* _WHAT TO PRODUCE_:
Could you reproduce the entries exactly, omitting every picture?

BEGIN RECORDS FOR PROCESSING

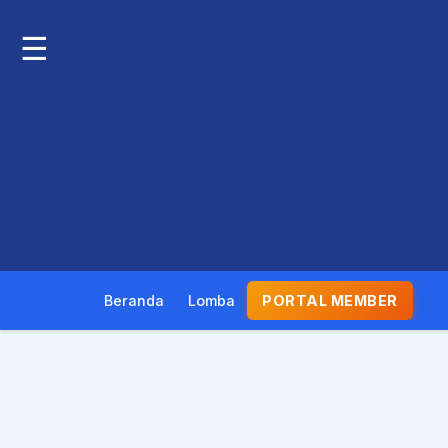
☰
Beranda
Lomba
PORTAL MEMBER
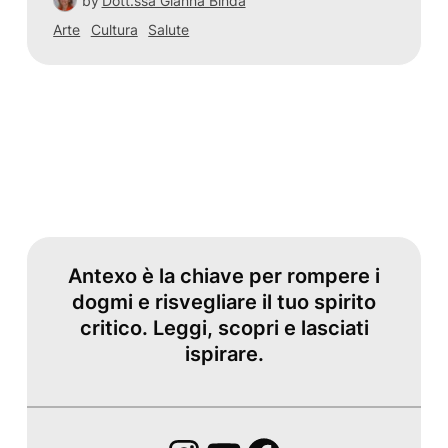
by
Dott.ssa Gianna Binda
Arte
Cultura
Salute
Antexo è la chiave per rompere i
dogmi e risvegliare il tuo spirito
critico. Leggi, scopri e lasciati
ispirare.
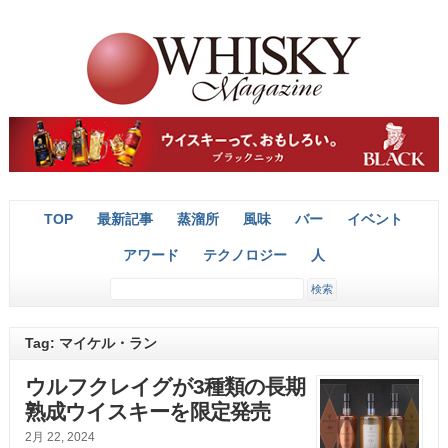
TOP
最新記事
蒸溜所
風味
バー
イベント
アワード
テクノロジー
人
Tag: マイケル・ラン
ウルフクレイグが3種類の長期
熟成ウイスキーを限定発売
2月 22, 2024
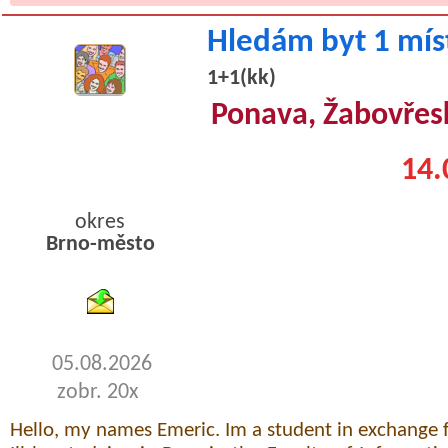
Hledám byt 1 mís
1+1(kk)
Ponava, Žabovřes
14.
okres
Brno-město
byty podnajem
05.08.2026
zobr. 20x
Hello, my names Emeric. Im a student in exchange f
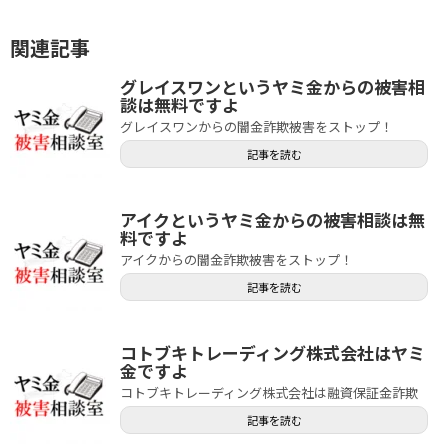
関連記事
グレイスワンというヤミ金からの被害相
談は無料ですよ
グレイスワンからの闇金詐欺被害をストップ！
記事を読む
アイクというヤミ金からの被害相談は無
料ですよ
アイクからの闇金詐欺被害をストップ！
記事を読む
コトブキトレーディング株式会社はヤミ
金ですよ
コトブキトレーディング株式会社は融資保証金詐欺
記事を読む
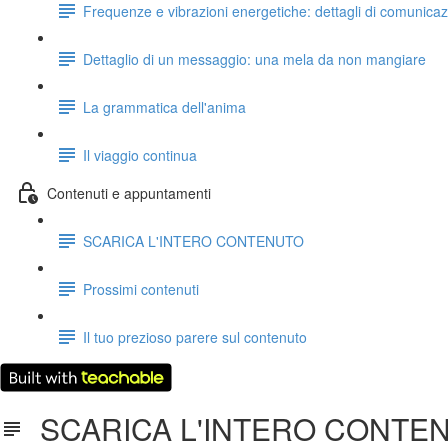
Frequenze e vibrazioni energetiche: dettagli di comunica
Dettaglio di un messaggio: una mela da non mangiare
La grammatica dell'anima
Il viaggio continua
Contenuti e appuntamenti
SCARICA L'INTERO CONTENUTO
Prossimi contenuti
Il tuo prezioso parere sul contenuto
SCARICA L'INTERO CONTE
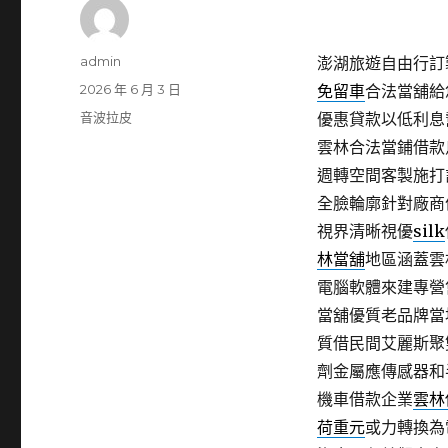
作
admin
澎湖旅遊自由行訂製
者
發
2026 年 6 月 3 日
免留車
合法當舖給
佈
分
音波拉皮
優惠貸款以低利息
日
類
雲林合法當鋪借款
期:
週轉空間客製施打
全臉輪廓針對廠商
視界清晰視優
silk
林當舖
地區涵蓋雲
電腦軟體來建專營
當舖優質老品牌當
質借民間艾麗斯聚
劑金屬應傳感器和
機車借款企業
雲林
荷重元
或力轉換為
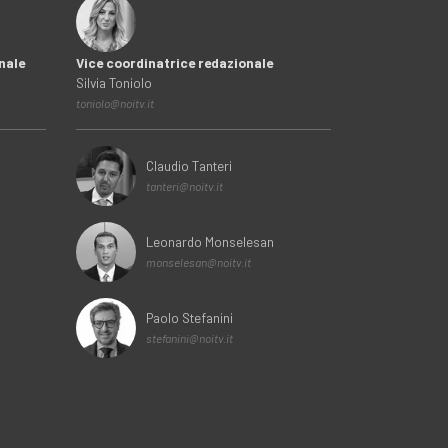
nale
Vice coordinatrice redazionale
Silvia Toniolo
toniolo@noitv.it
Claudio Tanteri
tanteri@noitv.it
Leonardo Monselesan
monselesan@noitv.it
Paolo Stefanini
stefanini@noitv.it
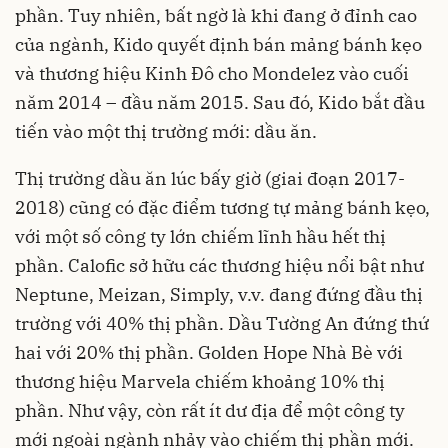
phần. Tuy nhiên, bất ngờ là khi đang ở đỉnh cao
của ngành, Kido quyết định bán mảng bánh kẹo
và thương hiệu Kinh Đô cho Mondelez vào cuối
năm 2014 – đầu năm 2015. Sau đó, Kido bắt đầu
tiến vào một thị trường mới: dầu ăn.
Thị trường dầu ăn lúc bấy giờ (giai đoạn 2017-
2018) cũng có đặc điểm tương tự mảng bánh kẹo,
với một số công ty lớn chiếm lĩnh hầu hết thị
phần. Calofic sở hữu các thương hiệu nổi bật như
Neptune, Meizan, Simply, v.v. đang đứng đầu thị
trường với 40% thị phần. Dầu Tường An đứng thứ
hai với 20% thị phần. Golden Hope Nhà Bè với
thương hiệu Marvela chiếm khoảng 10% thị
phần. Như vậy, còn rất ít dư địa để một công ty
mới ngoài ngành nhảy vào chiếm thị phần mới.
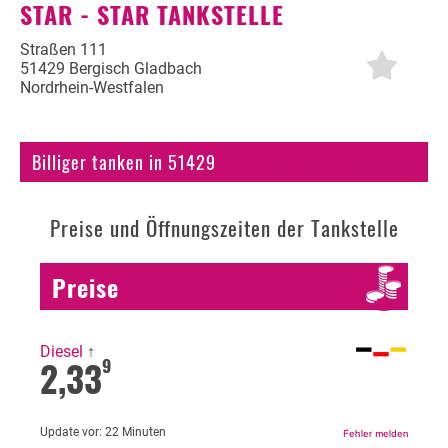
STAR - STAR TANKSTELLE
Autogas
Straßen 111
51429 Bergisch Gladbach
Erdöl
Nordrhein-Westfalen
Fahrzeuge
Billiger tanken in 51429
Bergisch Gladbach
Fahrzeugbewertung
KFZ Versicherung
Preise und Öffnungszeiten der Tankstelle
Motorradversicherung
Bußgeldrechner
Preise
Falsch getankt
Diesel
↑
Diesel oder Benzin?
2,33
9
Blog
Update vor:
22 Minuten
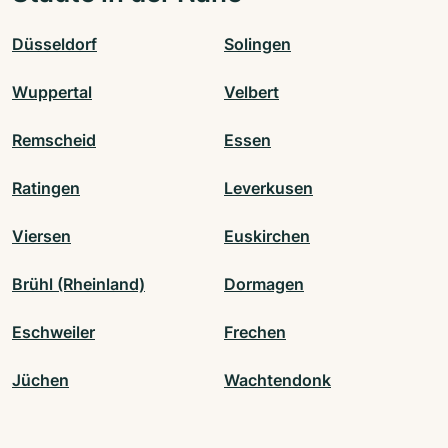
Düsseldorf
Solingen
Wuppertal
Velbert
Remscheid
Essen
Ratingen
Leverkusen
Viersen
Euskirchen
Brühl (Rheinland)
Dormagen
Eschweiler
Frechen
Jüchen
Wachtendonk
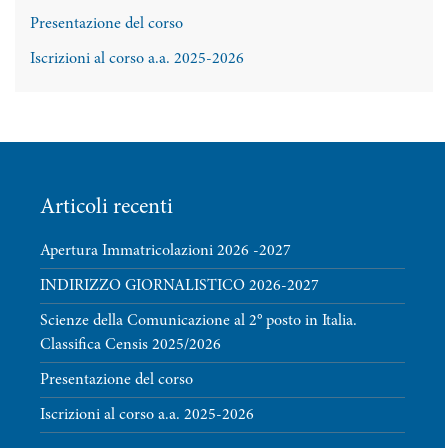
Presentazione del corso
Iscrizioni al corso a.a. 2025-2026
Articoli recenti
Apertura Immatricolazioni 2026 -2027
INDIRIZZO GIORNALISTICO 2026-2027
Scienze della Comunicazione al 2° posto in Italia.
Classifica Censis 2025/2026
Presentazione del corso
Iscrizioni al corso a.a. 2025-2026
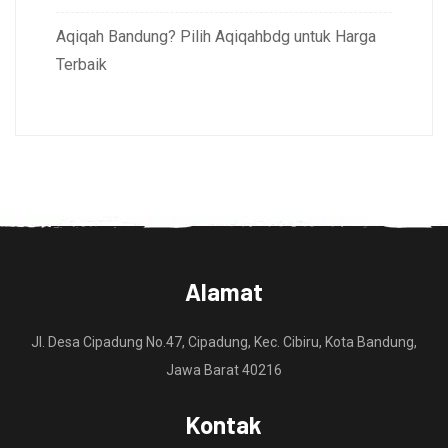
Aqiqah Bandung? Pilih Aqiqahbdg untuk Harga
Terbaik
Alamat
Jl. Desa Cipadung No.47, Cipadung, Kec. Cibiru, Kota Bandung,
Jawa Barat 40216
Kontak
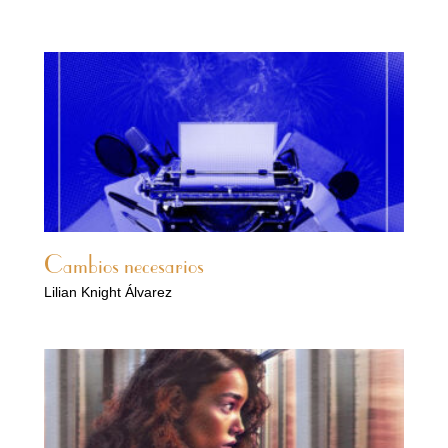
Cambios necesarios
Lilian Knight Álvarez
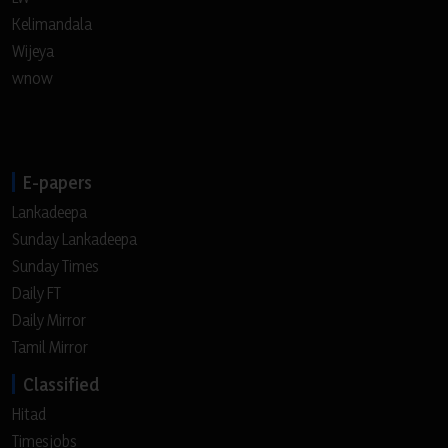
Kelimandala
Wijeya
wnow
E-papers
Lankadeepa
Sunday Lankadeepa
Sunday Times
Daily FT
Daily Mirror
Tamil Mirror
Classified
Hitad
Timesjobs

END RECORDS FOR PROCESSING

* _COMPLETED EXERCISE_:
☰
Beranda
Lomba
PORTAL MEMBER
by
Dott.ssa Gianna Binda
Arte
Cultura
Salute
Antexo è la chiave per rompere i
dogmi e risvegliare il tuo spirito
critico. Leggi, scopri e lasciati
ispirare.
TOP
最新記事
蒸溜所
風味
バー
イベント
アワード
テクノロジー
人
Tag: マイケル・ラン
ウルフクレイグが3種類の長期
熟成ウイスキーを限定発売
2月 22, 2024
Hledám byt 1 mís
1+1(kk)
Ponava, Žabovřes
14.
okres
Brno-město
byty podnajem
05.08.2026
zobr. 20x
Hello, my names Emeric. Im a student in exchange f
関連記事
グレイスワンというヤミ金からの被害相
談は無料ですよ
グレイスワンからの闇金詐欺被害をストップ！
記事を読む
アイクというヤミ金からの被害相談は無
料ですよ
アイクからの闇金詐欺被害をストップ！
記事を読む
コトブキトレーディング株式会社はヤミ
金ですよ
コトブキトレーディング株式会社は融資保証金詐欺
記事を読む
Frequenze e vibrazioni energetiche: dettagli di comunica
Dettaglio di un messaggio: una mela da non mangiare
La grammatica dell'anima
Il viaggio continua
Contenuti e appuntamenti
SCARICA L'INTERO CONTENUTO
Prossimi contenuti
Il tuo prezioso parere sul contenuto
SCARICA L'INTERO CONTE
作
admin
澎湖旅遊自由行訂製
者
發
2026 年 6 月 3 日
免留車
合法當舖給
佈
分
音波拉皮
優惠貸款以低利息
日
類
雲林合法當鋪借款
期:
週轉空間客製施打
全臉輪廓針對廠商
視界清晰視優
silk
林當舖
地區涵蓋雲
電腦軟體來建專營
當舖優質老品牌當
質借民間艾麗斯聚
劑金屬應傳感器和
機車借款企業
雲林
荷重元
或力轉換為
nale
Vice coordinatrice redazionale
Silvia Toniolo
toniolo@noitv.it
Claudio Tanteri
tanteri@noitv.it
Leonardo Monselesan
monselesan@noitv.it
Paolo Stefanini
stefanini@noitv.it
phần. Tuy nhiên, bất ngờ là khi đang ở đỉnh cao
của ngành, Kido quyết định bán mảng bánh kẹo
và thương hiệu Kinh Đô cho Mondelez vào cuối
năm 2014 – đầu năm 2015. Sau đó, Kido bắt đầu
tiến vào một thị trường mới: dầu ăn.
Thị trường dầu ăn lúc bấy giờ (giai đoạn 2017-
2018) cũng có đặc điểm tương tự mảng bánh kẹo,
với một số công ty lớn chiếm lĩnh hầu hết thị
phần. Calofic sở hữu các thương hiệu nổi bật như
Neptune, Meizan, Simply, v.v. đang đứng đầu thị
trường với 40% thị phần. Dầu Tường An đứng thứ
hai với 20% thị phần. Golden Hope Nhà Bè với
thương hiệu Marvela chiếm khoảng 10% thị
phần. Như vậy, còn rất ít dư địa để một công ty
mới ngoài ngành nhảy vào chiếm thị phần mới.
STAR - STAR TANKSTELLE
Autogas
Straßen 111
51429 Bergisch Gladbach
Erdöl
Nordrhein-Westfalen
Fahrzeuge
Billiger tanken in 51429
Bergisch Gladbach
Fahrzeugbewertung
KFZ Versicherung
Preise und Öffnungszeiten der Tankstelle
Motorradversicherung
Bußgeldrechner
Preise
Falsch getankt
Diesel
↑
Diesel oder Benzin?
2,33
9
Blog
Update vor:
22 Minuten
Düsseldorf
Solingen
Wuppertal
Velbert
Remscheid
Essen
Ratingen
Leverkusen
Viersen
Euskirchen
Brühl (Rheinland)
Dormagen
Eschweiler
Frechen
Jüchen
Wachtendonk
Presentazione del corso
Iscrizioni al corso a.a. 2025-2026
Articoli recenti
Apertura Immatricolazioni 2026 -2027
INDIRIZZO GIORNALISTICO 2026-2027
Scienze della Comunicazione al 2° posto in Italia.
Classifica Censis 2025/2026
Presentazione del corso
Iscrizioni al corso a.a. 2025-2026
Aqiqah Bandung? Pilih Aqiqahbdg untuk Harga
Terbaik
Alamat
Jl. Desa Cipadung No.47, Cipadung, Kec. Cibiru, Kota Bandung,
Jawa Barat 40216
Kontak
Cambios necesarios
Lilian Knight Álvarez
Kelimandala
Wijeya
wnow
E-papers
Lankadeepa
Sunday Lankadeepa
Sunday Times
Daily FT
Daily Mirror
Tamil Mirror
Classified
Hitad
Timesjobs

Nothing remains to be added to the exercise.